Oil extended gains as tensions in the Persian Gulf remained elevated after Iran seized a British tanker, and Libyan production fell after an unidentified group reportedly shut the country’s largest field.
The UK demanded the immediate release of the Stena Impero, which was seized by the Islamic Republic in the Strait of Hormuz on Friday, but Defense Minister Tobias Ellwood said in a Sky News Interview that he wanted to de-escalate the situation. Production at Libya’s Sharara oil field was said to be gradually resuming after a force majeure was declared following the closure. Futures in New York rose as much as 1.1% after closing up 0.6% on Friday.
Oil volatility rose to a two-week high on Friday after the tanker seizure highlighted the risk of flows through the world’s most critical crude choke-point being disrupted. Meanwhile, falling production in Libya is now putting the spotlight back on supply threats after prices fell more than 8% in the four days through Thursday on signs of flagging demand in major global economies.
“Crude has been weighed down by concerns that demand is slowing, but the focus is now shifting back to supply and geopolitical risks, which should support prices for the time being,” said Kim Kwangrae, a commodities analyst at Samsung Futures Inc. in Seoul.
West Texas Intermediate for August delivery climbed 44 cents, or 0.8%, to $56.07 a barrel on the New York Mercantile Exchange as of 11:56 in Singapore after gaining as much as 60 cents earlier. The contract fell 7.6% last week.
Brent for September settlement rose 85 cents, or 1.4%, to $63.32 a barrel on the ICE Futures Europe Exchange. It closed 0.9% higher on Friday, paring the weekly loss to 6.4%. The global benchmark crude traded at a premium of $7.06 to WTI for the same month.

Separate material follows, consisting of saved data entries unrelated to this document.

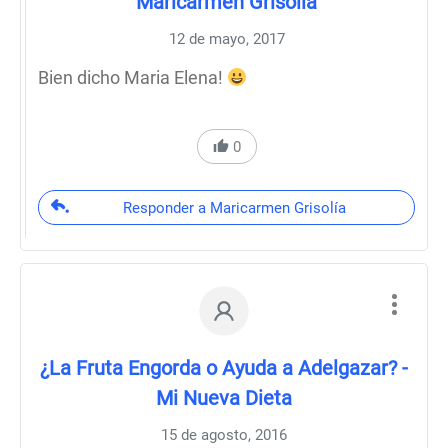
Maricarmen Grisolía
12 de mayo, 2017
Bien dicho Maria Elena!
0
Responder a Maricarmen Grisolía
¿La Fruta Engorda o Ayuda a Adelgazar? -
Mi Nueva Dieta
15 de agosto, 2016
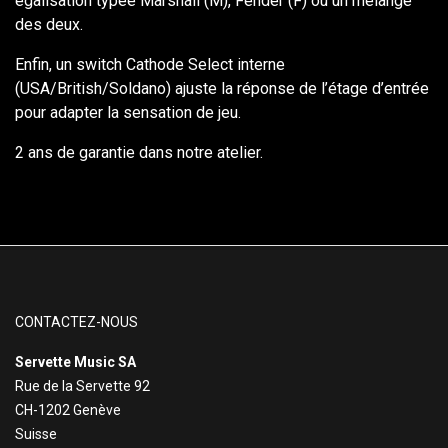
égalisation typée Marshall (M), Fender (F) ou un mélange
des deux.
Enfin, un switch Cathode Select interne
(USA/British/Soldano) ajuste la réponse de l’étage d’entrée
pour adapter la sensation de jeu.
2 ans de garantie dans notre atelier.
CONTACTEZ-NOUS
Servette Music SA
Rue de la Servette 92
CH-1202 Genève
Suisse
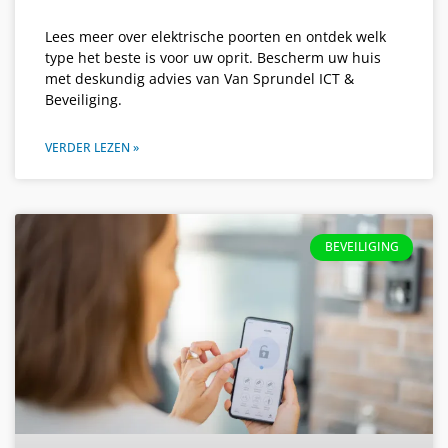
Lees meer over elektrische poorten en ontdek welk
type het beste is voor uw oprit. Bescherm uw huis
met deskundig advies van Van Sprundel ICT &
Beveiliging.
VERDER LEZEN »
BEVEILIGING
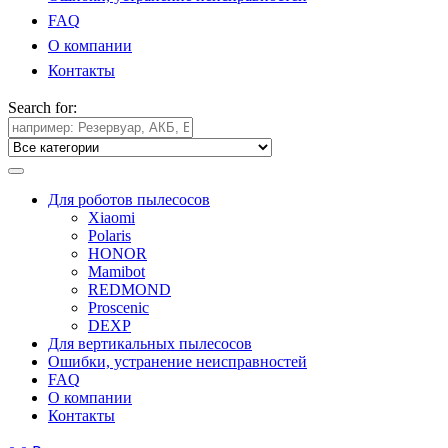
FAQ
О компании
Контакты
Search for:
Для роботов пылесосов
Xiaomi
Polaris
HONOR
Mamibot
REDMOND
Proscenic
DEXP
Для вертикальных пылесосов
Ошибки, устранение неисправностей
FAQ
О компании
Контакты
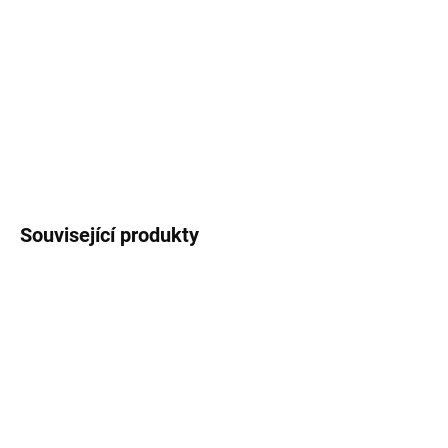
−
+
Přidat do košíku
Pomáda s matným vzhledem Immortal Infuse Manifesto, se
střední fixací a nízkým leskem, která se skvěle hodí pro úpravu
většiny účesů. Obsahuje keratin pro posílení vlasů.
DETAILNÍ INFORMACE
Související produkty
SKLADEM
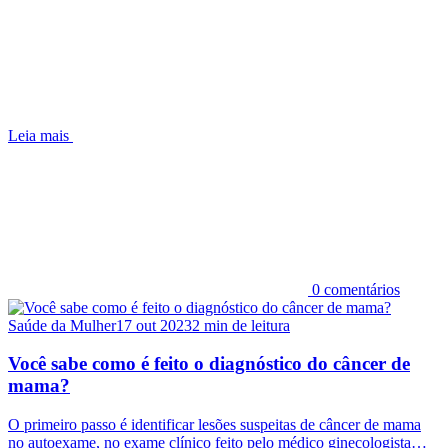
Leia mais
0 comentários
Saúde da Mulher
17 out 2023
2 min de leitura
Você sabe como é feito o diagnóstico do câncer de
mama?
O primeiro passo é identificar lesões suspeitas de câncer de mama
no autoexame, no exame clínico feito pelo médico ginecologista…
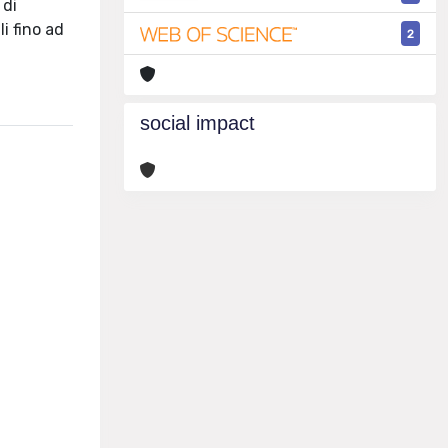
 di
i fino ad
2
social impact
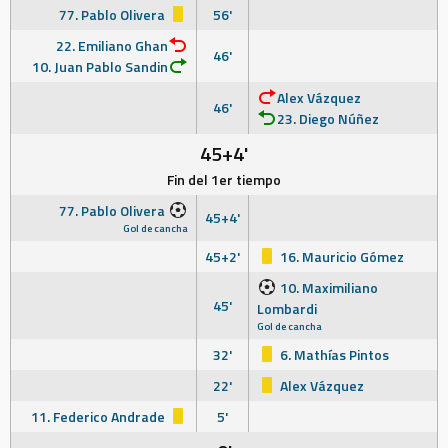
77. Pablo Olivera
56'
22. Emiliano Ghan
46'
10. Juan Pablo Sandin
Alex Vázquez
46'
23. Diego Núñez
45+4'
Fin del 1er tiempo
77. Pablo Olivera
45+4'
Gol de cancha
45+2'
16. Mauricio Gómez
10. Maximiliano
45'
Lombardi
Gol de cancha
32'
6. Mathías Pintos
22'
Alex Vázquez
11. Federico Andrade
5'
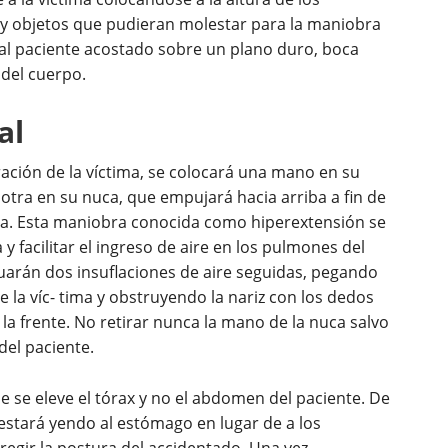
y objetos que pudieran molestar para la maniobra
á al paciente acostado sobre un plano duro, boca
 del cuerpo.
al
ción de la víctima, se colocará una mano en su
 otra en su nuca, que empujará hacia arriba a fin de
bula. Esta maniobra conocida como hiperextensión se
a y facilitar el ingreso de aire en los pulmones del
uarán dos insuflaciones de aire seguidas, pegando
 la víc- tima y obstruyendo la nariz con los dedos
 la frente. No retirar nunca la mano de la nuca salvo
del paciente.
ue se eleve el tórax y no el abdomen del paciente. De
 estará yendo al estómago en lugar de a los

While the UK government has threatened Iran with “serious consequences” over the tanker seizure and advised British ships to avoid the area, ministers on Sunday sought to dial down the rhetoric. Tensions have flared after a tanker carrying Iranian oil was seized by UK forces near Gibraltar. Around a third of all seaborne crude flows through the Strait of Hormuz.
Libyan crude production fell to about 1 million barrels a day, the lowest in about five months, after an unidentified group reportedly closed a valve and shut down the North African nation’s biggest oil field. While the valve has been re-opened, the declaration of force majeure removed 290,000 barrels a day, the state-run National Oil Corp. said in a statement.